隣に寝ている渡邊雪絵が耕一の横顔を見ている。
どうして婚約者がいるのに、他の女とこうしているのか、自責の念と後悔の念に押しつぶされそうだが、雪絵の涙に心を動かされて、此処に来てしまった自分の軽率な行動にも、我ながら呆れる。
恐らく婚約者の久野幸恵は、昨夜何遍も耕一のマンションへ電話をしただろう。
なんと言い訳したら良いのか、今から頭が痛い。
友人の岸野の所に、泊まったとでも、言うしか無いだろう。
夜、マンションに帰るなり、電話が鳴った。まるでその場で、帰宅したのを見ているかの様に。

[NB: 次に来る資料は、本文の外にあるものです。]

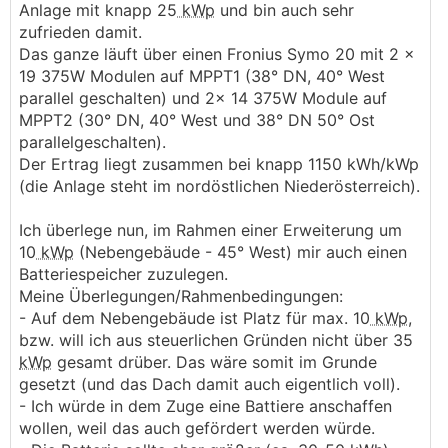
Anlage mit knapp 25
kWp
und bin auch sehr
zufrieden damit.
Das ganze läuft über einen Fronius Symo 20 mit 2 x
19 375W Modulen auf MPPT1 (38° DN, 40° West
parallel geschalten) und 2x 14 375W Module auf
MPPT2 (30° DN, 40° West und 38° DN 50° Ost
parallelgeschalten).
Der Ertrag liegt zusammen bei knapp 1150 kWh/kWp
(die Anlage steht im nordöstlichen Niederösterreich).
Ich überlege nun, im Rahmen einer Erweiterung um
10
kWp
(Nebengebäude - 45° West) mir auch einen
Batteriespeicher zuzulegen.
Meine Überlegungen/Rahmenbedingungen:
- Auf dem Nebengebäude ist Platz für max. 10
kWp
,
bzw. will ich aus steuerlichen Gründen nicht über 35
kWp
gesamt drüber. Das wäre somit im Grunde
gesetzt (und das Dach damit auch eigentlich voll).
- Ich würde in dem Zuge eine Battiere anschaffen
wollen, weil das auch gefördert werden würde.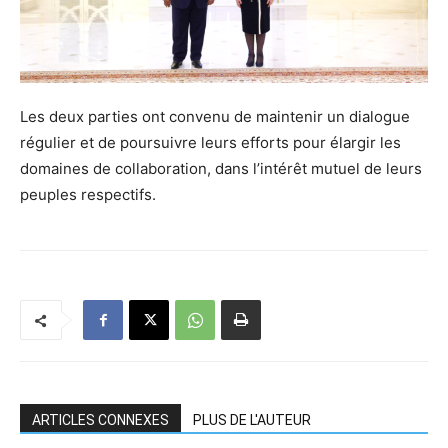
Les deux parties ont convenu de maintenir un dialogue
régulier et de poursuivre leurs efforts pour élargir les
domaines de collaboration, dans l’intérêt mutuel de leurs
peuples respectifs.
ARTICLES CONNEXES
PLUS DE L'AUTEUR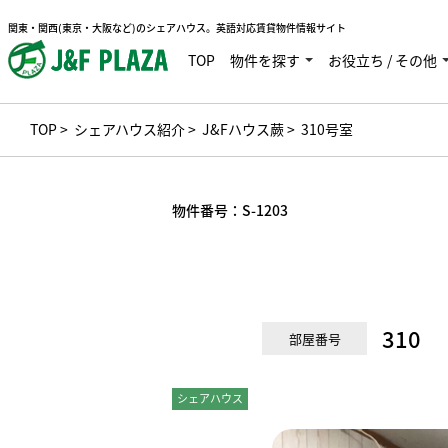
関東・関西(東京・大阪など)のシェアハウス。英語対応賃貸物件情報サイト
TOP
物件を探す
お役立ち / その他
TOP
>
シェアハウス紹介
>
J&Fハウス蕨
> 310号室
物件番号：
S-1203
310
部屋番号
シェアハウス
個室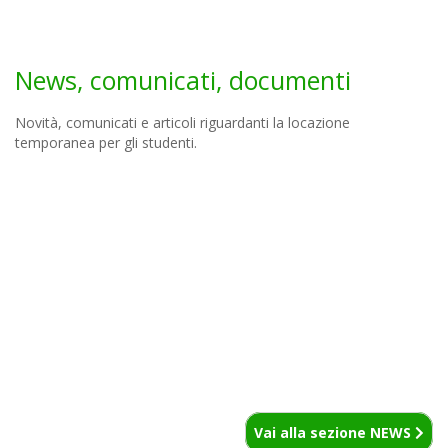
News, comunicati, documenti
Novità, comunicati e articoli riguardanti la locazione
temporanea per gli studenti.
Vai alla sezione NEWS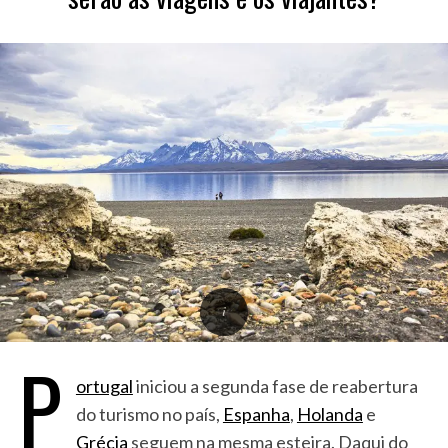
P
ortugal
iniciou a segunda fase de reabertura
do turismo no país,
Espanha
,
Holanda
e
Grécia
seguem na mesma esteira. Daqui do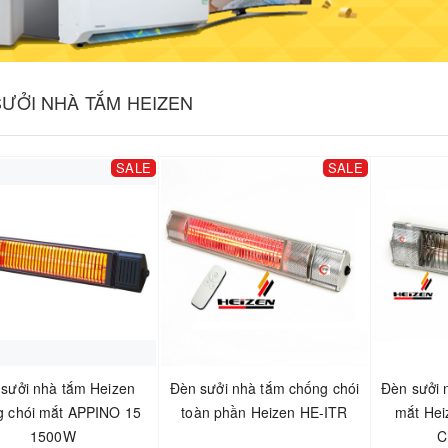
SƯỞI NHÀ TẮM HEIZEN
SALE
SALE
sưởi nhà tắm Heizen
Đèn sưởi nhà tắm chống chói
Đèn sưởi 
g chói mắt APPINO 15
toàn phần Heizen HE-ITR
mắt Hei
1500W
C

幸恵「もしもし、耕一さん、昨日何遍も電話したのよ…」
耕一「ごめんね。岸野の所に泊まっていたんだ…」
幸恵「あっ、そう。なら良いけど、心配したのよ、事故にでもなってるんじゃ無いかって…」
耕一「今度から、泊まる時は、話しするよ…」
幸恵「その岸野さんって、誰?」
耕一「同じ営業所の営業担当で、仲が良い奴なんだよ…」
幸恵「来週は、帰ってこれるの…」
耕一「ああ、帰るから、日曜日にラルーチェに10時で良いかな…」
幸恵「分かった、電話に出なかった罰で、美味しいケーキ食べようと…」
耕一「ああ、分かったよ…」
幸恵「じゃー、来週ね…」
耕一「ああ、来週…」
受話器を置いた耕一は、ほっとため息を吐いた。
危ない危ない、こんな事をしていたら、いつかはバレる。もうやめようと思った。
その矢先、又電話が鳴った。
受話器を取ると雪絵だった。
雪絵「電話長かったわね。彼女…」
耕一、見透かされて動揺しながらも平静を装い「いや、岸野と話してた…」
雪絵「ホント?どうだか、怪しいな…」
耕一「何…」
雪絵「うん、昨夜は、凄く良かったよ。あたし、5回も行ったの、初めて。こーちゃんって、もしかして、絶倫なのかな…」
耕一「何、バカなこと、言ってるんだよ…」と言いながら、満更でもなく、ニヤけている。
雪絵「来週も、Hしたいな。週末会えないの…」
耕一「来週は、予定が入っているから、ダメだけど…」
雪絵「あっ、そう、彼女に逢いに行くのね…」
耕一「いや、親が帰って来いと言うから…」
雪絵「ふーんん、怪しいけど、じゃー再来週なら、良いのね…」
耕一「うっ、う、うん…」
雪絵「じゃ、再来週は、私ね…」
耕一「うっ、うぅ…」
雪絵「じゃ、明日会社でね、おやすみ…」
耕一「ああ、おやすみ…」
嗚呼、この状況は、かなり不味い。何処かで、とんでもない事になりそうな気がしてきた。
かと言って、優柔不断な耕一には、幸恵か雪絵の何方か一方に決める事も、かと言って振ることも出来ない。二人とも、いずれ劣らぬ美女なのだ。
だが、性格や考えていることは、真逆だった。
それが、1997年12月の出来事だった…。